Filter the lines below, copying only those with the string "direkt".

Records from a dataset:
——

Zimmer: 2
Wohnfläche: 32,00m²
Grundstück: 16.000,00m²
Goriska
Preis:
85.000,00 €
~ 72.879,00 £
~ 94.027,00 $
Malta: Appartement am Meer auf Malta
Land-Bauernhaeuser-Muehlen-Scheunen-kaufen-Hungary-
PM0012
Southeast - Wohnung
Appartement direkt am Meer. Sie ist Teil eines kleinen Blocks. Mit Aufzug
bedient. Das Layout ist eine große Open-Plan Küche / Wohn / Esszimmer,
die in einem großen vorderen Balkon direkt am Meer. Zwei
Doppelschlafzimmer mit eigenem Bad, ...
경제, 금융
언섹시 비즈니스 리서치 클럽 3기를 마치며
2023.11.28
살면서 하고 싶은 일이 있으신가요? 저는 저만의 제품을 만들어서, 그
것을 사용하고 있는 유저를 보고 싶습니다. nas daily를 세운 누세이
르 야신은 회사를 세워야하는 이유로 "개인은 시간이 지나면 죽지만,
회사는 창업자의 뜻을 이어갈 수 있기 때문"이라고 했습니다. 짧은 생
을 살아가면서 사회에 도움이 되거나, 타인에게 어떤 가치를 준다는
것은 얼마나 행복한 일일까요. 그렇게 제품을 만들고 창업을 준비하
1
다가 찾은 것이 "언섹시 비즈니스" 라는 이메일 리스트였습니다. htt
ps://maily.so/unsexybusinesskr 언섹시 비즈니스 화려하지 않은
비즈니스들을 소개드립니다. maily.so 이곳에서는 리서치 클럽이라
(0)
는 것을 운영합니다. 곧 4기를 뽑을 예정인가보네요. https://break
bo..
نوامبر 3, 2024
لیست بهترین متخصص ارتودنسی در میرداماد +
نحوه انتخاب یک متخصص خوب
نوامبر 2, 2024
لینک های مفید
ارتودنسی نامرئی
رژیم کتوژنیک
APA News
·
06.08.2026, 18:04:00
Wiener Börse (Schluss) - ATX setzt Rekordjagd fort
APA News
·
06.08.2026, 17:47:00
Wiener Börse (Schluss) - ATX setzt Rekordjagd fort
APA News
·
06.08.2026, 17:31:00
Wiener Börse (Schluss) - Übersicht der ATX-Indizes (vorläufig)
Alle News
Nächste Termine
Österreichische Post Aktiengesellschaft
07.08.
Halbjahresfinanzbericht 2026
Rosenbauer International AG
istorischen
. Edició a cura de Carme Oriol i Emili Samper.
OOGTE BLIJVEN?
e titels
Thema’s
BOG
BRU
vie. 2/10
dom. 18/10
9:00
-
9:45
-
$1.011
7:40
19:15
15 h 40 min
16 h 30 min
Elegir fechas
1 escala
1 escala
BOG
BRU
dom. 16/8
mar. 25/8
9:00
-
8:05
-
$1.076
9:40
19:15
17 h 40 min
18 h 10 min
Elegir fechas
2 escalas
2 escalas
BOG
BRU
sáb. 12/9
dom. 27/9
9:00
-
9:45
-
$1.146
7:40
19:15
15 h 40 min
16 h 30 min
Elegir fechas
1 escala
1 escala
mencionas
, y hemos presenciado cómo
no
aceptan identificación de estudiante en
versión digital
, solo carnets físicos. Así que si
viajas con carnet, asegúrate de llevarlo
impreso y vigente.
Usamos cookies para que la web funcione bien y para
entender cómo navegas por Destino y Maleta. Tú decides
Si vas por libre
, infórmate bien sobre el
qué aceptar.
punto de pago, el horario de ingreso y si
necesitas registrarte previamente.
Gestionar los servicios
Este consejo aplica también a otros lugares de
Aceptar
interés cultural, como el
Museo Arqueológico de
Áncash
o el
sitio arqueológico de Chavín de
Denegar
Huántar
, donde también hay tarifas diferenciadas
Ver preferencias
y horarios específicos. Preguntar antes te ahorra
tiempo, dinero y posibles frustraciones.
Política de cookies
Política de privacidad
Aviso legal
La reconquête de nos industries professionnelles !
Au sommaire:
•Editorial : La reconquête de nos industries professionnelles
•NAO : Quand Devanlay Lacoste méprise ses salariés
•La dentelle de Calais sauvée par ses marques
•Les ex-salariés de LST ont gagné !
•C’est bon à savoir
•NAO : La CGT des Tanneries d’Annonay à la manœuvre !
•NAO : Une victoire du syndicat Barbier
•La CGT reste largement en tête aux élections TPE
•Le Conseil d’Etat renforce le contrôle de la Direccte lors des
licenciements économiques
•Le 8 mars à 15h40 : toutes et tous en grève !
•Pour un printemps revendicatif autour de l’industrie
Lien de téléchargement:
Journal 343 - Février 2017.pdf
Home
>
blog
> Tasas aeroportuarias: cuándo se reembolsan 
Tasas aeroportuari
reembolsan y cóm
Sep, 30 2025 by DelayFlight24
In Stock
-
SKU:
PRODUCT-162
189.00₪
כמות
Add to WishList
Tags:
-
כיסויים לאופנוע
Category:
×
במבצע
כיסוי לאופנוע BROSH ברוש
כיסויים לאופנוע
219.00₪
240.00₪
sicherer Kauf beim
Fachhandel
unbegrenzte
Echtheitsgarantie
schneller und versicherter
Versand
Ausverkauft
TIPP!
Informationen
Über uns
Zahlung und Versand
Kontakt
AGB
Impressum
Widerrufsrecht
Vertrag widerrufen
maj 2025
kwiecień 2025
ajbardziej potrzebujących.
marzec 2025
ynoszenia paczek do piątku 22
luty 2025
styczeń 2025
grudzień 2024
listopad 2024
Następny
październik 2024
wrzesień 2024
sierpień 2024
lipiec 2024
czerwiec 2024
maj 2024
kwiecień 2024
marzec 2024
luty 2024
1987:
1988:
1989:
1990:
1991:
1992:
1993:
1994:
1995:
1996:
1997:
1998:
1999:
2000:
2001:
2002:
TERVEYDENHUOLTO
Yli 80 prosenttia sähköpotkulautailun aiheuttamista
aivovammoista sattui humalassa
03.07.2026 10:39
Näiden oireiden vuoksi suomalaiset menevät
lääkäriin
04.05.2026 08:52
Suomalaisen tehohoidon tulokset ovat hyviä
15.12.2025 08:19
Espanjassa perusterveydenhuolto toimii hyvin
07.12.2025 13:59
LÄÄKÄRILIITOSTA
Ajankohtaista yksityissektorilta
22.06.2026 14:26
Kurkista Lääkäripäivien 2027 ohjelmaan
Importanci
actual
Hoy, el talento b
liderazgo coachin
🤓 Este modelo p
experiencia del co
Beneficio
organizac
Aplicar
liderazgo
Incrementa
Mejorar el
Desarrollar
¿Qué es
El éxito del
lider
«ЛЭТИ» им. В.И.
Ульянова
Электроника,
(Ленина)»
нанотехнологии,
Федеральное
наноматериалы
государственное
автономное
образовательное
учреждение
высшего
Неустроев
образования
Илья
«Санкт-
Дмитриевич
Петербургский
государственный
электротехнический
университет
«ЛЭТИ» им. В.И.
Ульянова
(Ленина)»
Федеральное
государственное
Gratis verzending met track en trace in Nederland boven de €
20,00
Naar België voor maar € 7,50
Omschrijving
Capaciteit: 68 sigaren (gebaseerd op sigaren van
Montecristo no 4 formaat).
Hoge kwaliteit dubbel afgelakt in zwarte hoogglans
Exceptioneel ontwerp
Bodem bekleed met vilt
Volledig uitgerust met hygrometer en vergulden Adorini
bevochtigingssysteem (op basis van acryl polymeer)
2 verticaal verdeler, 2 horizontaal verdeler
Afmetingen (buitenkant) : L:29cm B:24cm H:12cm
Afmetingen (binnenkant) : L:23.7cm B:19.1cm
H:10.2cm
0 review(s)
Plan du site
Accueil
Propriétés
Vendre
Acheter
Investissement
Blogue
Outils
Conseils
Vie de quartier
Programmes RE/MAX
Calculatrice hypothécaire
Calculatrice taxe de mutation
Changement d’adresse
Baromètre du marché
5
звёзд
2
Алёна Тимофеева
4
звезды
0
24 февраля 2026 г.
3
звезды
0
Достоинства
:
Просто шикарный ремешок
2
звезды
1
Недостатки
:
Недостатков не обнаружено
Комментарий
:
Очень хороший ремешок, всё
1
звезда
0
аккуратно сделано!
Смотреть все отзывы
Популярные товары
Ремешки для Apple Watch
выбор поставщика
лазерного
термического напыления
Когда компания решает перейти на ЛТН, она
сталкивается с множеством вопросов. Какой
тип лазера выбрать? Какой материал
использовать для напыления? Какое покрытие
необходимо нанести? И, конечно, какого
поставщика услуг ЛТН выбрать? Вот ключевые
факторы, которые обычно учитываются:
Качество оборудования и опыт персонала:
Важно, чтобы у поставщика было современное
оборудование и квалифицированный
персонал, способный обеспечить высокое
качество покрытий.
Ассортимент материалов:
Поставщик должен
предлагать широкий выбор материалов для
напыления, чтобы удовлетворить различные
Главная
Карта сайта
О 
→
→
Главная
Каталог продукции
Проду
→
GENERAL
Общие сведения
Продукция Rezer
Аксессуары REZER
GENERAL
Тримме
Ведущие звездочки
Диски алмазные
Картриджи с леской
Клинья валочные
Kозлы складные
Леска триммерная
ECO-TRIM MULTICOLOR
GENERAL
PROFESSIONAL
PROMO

——

Exercise output:
Appartement direkt am Meer. Sie ist Teil eines kleinen Blocks. Mit Aufzug
die in einem großen vorderen Balkon direkt am Meer. Zwei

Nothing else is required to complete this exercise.